Judging infringement of a design patent involves the interpretation of patent claims, as well as the comparison of interpreted patent claims and accused products. When comparing the scope of a design patent with an accused product, the court should first adopt the viewpoint of persons skilled in interpreting the content of the accused product, and then adopt the viewpoint of common consumers, taking into consideration shape, pattern and colour as disclosed by the drawings of the design patent as a whole.(1) Thus, incorrect interpretation of the scope of the accused product can affect the judgment on the visual design as a whole.
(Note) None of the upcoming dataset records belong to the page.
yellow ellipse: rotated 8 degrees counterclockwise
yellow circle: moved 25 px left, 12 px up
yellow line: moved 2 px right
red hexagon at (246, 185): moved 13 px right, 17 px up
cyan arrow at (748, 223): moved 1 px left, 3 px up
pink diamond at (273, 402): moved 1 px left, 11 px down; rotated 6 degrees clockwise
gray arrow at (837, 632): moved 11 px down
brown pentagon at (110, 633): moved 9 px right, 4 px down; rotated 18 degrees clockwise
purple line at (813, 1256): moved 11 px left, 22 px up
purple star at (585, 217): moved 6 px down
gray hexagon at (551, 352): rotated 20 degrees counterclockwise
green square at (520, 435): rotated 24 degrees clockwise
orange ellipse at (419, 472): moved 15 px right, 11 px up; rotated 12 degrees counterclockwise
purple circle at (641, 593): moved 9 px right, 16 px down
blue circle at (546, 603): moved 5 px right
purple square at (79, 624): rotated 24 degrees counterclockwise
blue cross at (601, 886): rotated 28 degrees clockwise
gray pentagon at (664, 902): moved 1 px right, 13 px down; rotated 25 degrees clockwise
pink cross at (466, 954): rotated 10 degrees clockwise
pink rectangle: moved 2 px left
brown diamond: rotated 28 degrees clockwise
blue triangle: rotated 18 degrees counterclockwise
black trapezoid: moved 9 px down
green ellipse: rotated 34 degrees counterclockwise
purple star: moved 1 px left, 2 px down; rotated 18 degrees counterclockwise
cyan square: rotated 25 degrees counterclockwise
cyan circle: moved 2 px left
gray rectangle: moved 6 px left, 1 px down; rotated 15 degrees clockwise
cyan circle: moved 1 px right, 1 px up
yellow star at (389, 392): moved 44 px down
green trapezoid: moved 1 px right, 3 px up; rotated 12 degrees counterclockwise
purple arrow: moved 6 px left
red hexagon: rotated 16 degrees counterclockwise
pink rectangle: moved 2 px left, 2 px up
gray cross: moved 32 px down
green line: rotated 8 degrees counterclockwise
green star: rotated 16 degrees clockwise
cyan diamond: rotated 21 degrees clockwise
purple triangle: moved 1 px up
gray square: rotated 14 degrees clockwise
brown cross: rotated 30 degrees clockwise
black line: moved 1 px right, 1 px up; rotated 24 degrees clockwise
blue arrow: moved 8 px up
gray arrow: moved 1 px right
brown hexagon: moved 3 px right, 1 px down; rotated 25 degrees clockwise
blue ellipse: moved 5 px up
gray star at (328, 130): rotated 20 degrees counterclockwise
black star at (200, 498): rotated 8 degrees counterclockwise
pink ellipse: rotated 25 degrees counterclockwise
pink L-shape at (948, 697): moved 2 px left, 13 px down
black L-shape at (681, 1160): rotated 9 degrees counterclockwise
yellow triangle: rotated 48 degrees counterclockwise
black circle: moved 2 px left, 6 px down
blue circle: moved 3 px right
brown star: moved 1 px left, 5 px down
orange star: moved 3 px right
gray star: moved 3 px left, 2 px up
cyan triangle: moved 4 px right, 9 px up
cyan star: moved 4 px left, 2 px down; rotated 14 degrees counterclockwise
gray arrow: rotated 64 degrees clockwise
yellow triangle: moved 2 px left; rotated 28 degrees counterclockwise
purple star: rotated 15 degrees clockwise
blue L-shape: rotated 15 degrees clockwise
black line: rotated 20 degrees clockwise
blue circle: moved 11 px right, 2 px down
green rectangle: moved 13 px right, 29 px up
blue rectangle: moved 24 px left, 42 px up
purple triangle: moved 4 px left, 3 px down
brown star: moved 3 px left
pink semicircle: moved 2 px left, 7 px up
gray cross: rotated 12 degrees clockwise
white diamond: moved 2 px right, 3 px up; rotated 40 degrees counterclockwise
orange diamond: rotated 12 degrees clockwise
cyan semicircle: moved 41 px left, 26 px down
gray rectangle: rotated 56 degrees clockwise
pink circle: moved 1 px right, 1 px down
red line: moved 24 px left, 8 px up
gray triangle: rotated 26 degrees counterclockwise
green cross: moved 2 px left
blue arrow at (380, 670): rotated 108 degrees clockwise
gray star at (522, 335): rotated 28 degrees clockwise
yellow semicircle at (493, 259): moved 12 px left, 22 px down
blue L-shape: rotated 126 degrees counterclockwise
In Judgment 2015-Tai-Shang-1775 recently issued by the Supreme Court, the IP Court's second-instance decision was revoked because the Supreme Court thought that the conclusion of patent infringement had been affected by an incorrect interpretation of the accused product. The Supreme Court thought that interpretation of the scope of the accused product (in this case, a motorbike) had been tainted by the fact that the patentee had removed the luggage basket before comparing the scope of the design patent and the accused product. The Supreme Court also noted that when comparing the design patent and the accused product, the IP Court had not considered the pattern and colour disclosed by the accused product, which affected the judgment on the design as a whole.
When judging the visual effect of a design as a whole, the design of the main part of the design patent should be considered before the secondary parts. However, if shape, pattern or colour is excluded from consideration and the reasons for the exclusion are not provided, or if any novel features of the accused product are excluded from consideration, the judgment based on the comparison may be deemed incorrect.